PROBLEM DESCRIPTION => Report each line of the data that has "NeoGrowth" somewhere in it.

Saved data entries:
Content starts
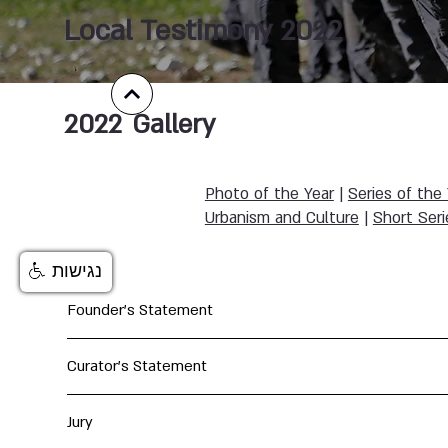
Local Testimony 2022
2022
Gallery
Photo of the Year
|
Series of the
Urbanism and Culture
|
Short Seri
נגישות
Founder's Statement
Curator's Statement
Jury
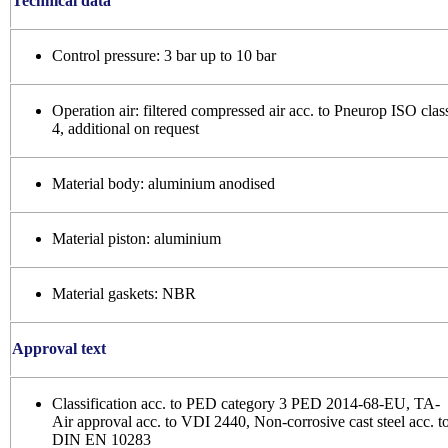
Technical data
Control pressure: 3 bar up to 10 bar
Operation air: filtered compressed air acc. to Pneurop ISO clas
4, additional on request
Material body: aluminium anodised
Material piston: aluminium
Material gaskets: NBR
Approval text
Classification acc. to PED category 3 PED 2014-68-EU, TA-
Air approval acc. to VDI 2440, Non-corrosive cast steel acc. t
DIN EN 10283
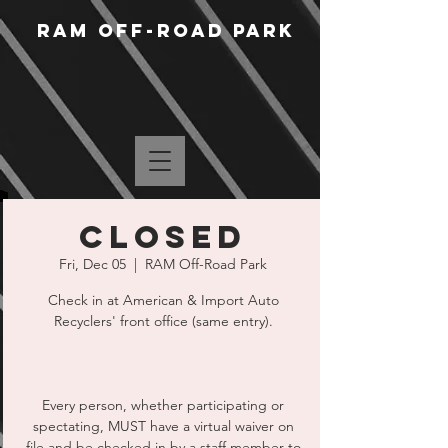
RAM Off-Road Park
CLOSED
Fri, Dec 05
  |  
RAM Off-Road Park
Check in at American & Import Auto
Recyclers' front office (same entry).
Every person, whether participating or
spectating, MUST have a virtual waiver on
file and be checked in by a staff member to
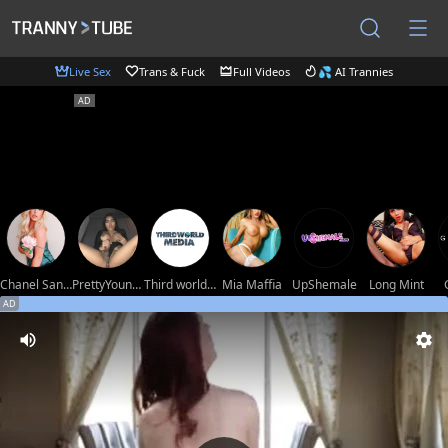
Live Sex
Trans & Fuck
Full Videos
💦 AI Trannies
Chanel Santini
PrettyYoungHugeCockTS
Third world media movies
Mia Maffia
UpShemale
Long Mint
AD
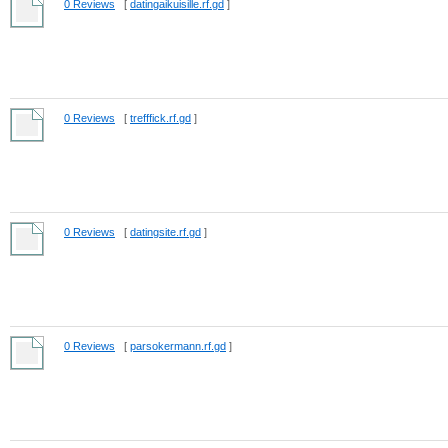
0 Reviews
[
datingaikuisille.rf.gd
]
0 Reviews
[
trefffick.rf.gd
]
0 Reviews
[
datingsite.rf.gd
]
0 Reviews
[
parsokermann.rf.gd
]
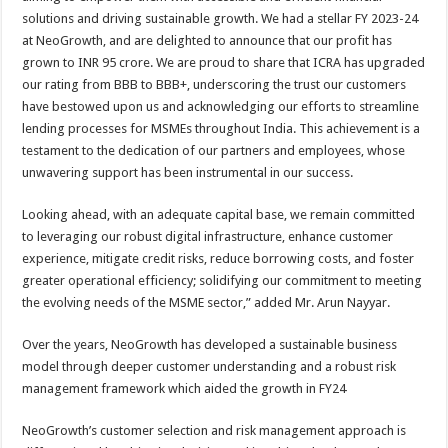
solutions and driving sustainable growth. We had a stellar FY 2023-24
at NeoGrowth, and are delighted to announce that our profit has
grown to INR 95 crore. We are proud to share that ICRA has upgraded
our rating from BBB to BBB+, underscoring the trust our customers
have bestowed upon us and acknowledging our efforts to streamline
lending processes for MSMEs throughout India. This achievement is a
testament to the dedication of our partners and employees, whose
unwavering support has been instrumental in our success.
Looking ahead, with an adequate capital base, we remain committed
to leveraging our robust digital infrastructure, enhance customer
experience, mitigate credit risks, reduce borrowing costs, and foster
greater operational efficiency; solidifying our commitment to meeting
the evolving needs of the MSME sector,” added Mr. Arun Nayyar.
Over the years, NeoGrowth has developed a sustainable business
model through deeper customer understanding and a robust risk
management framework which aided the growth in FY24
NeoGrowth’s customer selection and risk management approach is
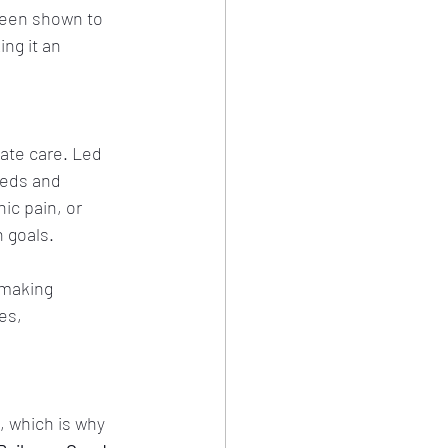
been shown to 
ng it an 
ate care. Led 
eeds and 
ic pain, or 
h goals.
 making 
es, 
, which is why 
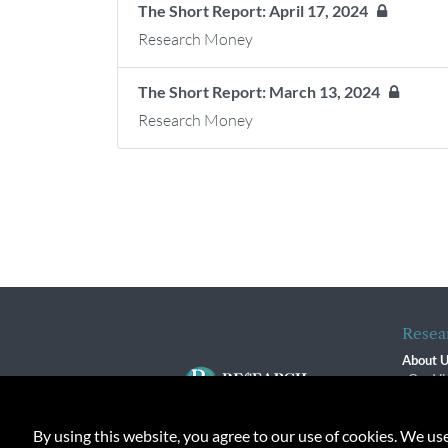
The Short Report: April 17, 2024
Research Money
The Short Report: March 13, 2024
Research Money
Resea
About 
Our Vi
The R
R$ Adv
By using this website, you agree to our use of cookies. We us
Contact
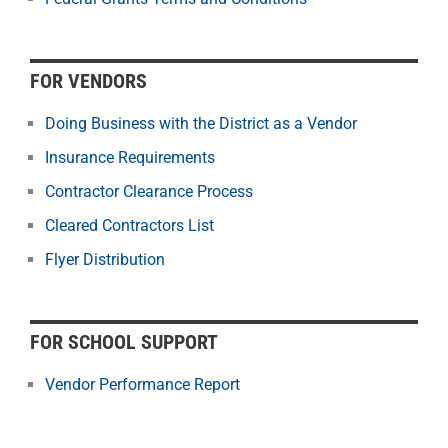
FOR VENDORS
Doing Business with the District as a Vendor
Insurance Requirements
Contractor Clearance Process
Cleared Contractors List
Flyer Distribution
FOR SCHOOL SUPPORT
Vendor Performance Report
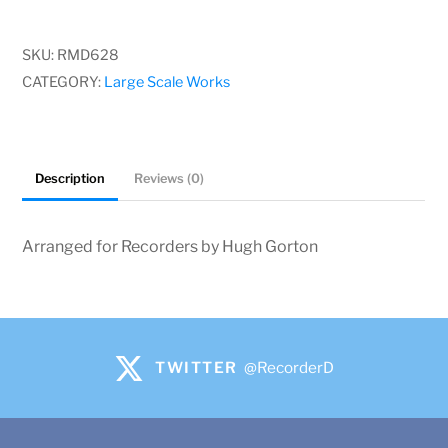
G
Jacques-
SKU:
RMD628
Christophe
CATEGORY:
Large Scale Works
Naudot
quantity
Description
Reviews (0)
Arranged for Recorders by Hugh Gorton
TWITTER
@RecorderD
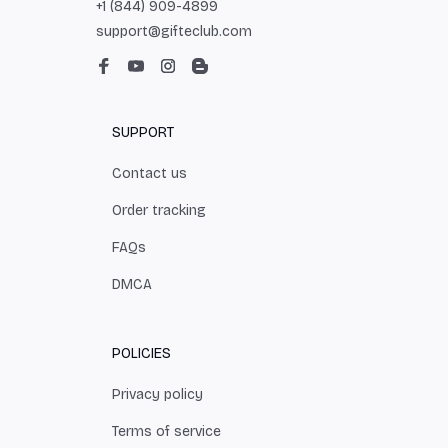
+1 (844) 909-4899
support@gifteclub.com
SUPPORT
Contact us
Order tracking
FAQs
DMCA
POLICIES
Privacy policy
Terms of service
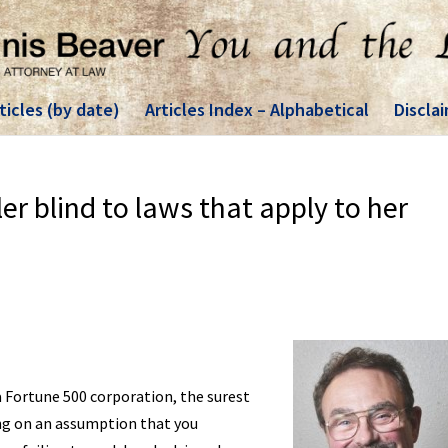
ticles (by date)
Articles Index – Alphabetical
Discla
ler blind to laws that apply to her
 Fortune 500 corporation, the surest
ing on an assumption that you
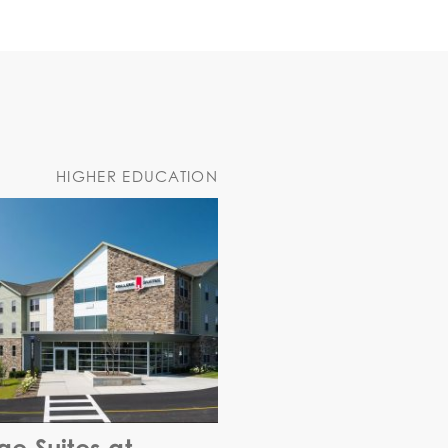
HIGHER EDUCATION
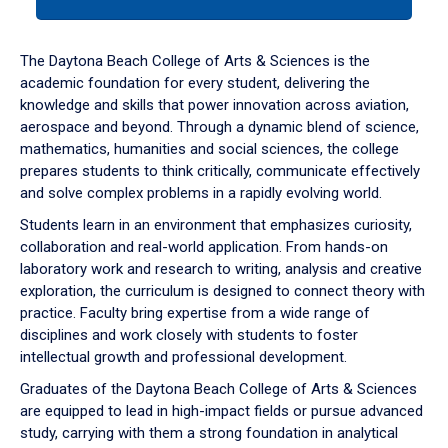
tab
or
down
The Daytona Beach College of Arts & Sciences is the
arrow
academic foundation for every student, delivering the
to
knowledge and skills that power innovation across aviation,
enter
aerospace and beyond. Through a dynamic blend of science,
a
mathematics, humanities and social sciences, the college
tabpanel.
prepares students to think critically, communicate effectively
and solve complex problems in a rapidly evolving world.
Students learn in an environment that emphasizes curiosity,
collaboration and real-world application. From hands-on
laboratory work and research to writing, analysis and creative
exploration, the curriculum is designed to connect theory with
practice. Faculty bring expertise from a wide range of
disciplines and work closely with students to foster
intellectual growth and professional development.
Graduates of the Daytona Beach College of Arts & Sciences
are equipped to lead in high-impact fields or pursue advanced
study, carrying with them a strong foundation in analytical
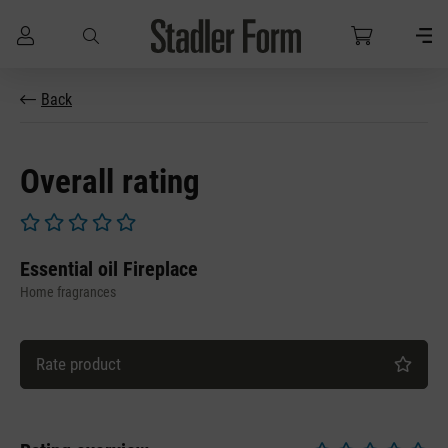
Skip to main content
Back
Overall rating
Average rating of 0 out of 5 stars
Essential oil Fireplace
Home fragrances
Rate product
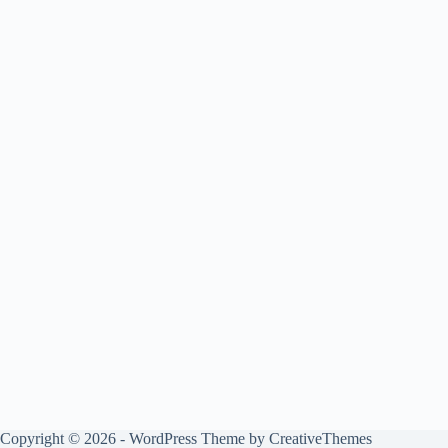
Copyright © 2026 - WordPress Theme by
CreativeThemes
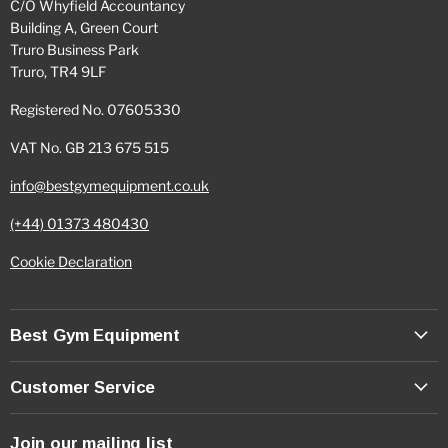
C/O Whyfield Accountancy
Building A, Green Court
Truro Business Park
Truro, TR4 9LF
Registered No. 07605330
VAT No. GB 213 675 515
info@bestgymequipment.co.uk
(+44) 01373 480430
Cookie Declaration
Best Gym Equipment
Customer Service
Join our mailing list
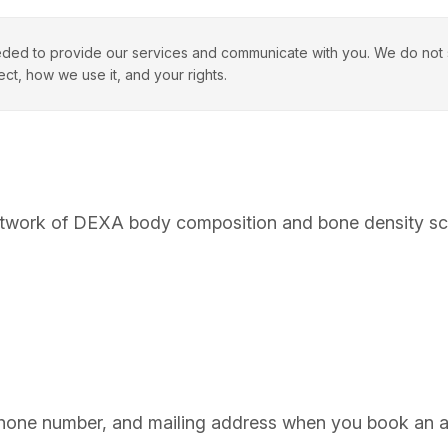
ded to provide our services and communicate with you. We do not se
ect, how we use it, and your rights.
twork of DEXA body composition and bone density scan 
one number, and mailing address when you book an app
Content ends
OUTPUT FOR THIS TASK =>
at NeoGrowth, and are delighted to announce that our profit has
Over the years, NeoGrowth has developed a sustainable business
NeoGrowth’s customer selection and risk management approach is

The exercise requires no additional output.